For the full story: http://www.washingtonexaminer.com/flash ... le/2558647

Read the story then watch the Bloomberg view video that the liberal media attached to it. Same old story "they only do jobs others don't want". If you believe that I have some swamp land for sale. I don't think the people who say it are that dumb. The people who say it are simply hoping that the people listening are dumb enough to believe it.


----------



## Chuck Smith (Feb 22, 2005)

> "they only do jobs others don't want".


this is the issue with everything. Some out there would rather not work and get stuff for "free". Which means you rob peter to pay paul.

Now like I mentioned in the other thread.... We give free college to everyone. Now you will need a degree to stock shelves at Walmart. Because everyone will have a degree of some sort! Again people will then say... I don't want that job because I have a degree!!! So back on the old government teet they go.

I am also sick of trying to inform people of things or show them a side that they are not looking at. I am not trying to change peoples beliefs or what party they vote for. I just want them to look at things with more of an open mind. Also to think that money just doesn't fall out of the sky for these projects. The has to come from somewhere.

today I was listening to the radio on my way to work. Now this is a radio show on Faction.
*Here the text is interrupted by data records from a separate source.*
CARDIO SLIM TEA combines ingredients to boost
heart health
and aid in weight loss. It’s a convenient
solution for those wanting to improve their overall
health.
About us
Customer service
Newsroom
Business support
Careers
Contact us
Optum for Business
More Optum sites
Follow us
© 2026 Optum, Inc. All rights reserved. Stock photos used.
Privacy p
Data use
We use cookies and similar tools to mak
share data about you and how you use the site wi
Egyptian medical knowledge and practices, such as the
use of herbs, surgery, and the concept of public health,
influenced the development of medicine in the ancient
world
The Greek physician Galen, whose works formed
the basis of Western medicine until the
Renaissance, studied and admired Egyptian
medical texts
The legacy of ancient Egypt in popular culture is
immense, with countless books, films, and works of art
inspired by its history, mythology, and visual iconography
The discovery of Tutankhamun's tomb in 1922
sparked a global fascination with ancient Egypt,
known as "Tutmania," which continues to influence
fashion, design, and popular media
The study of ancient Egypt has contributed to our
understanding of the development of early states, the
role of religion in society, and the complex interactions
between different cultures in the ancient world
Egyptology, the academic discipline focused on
Anyways it had Kevin Smith a director of movies and actor. He made this statement and it is totally correct. "Marxism and socialism is great in theory but can get screwed up so easily and can turn so corrupt so quickly!"


----------



## Plainsman (Jul 30, 2003)

> "Marxism and socialism is great in theory but can get screwed up so easily and can turn so corrupt so quickly!"
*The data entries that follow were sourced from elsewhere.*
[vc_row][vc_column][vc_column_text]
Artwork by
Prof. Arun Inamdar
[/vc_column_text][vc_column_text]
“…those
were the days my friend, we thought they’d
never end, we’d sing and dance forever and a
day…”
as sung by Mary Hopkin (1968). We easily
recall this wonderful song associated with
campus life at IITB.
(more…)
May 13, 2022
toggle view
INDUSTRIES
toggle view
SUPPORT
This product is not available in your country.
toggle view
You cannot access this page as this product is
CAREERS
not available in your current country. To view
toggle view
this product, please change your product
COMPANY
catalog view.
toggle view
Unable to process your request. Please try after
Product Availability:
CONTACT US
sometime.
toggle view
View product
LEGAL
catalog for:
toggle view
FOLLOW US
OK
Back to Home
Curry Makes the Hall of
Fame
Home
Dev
The problem that Marxism and socialism will never be able to solve is to few people in power. The old cliché goes something like "absolute power corrupts absolutely". Obama does so many things outside the constitution and ignores congress that he must think he has absolute power. This is also the most corrupt administration I can remember in my lifetime. The Muslim sympathizer didn't march in France, he let five more Gitmo detainees go today, he said one time that if things get bad in America he would stand with the Muslims, he dumps on our ally Israel every chance he gets etc. A fool could not do this many bad things by accident.


----------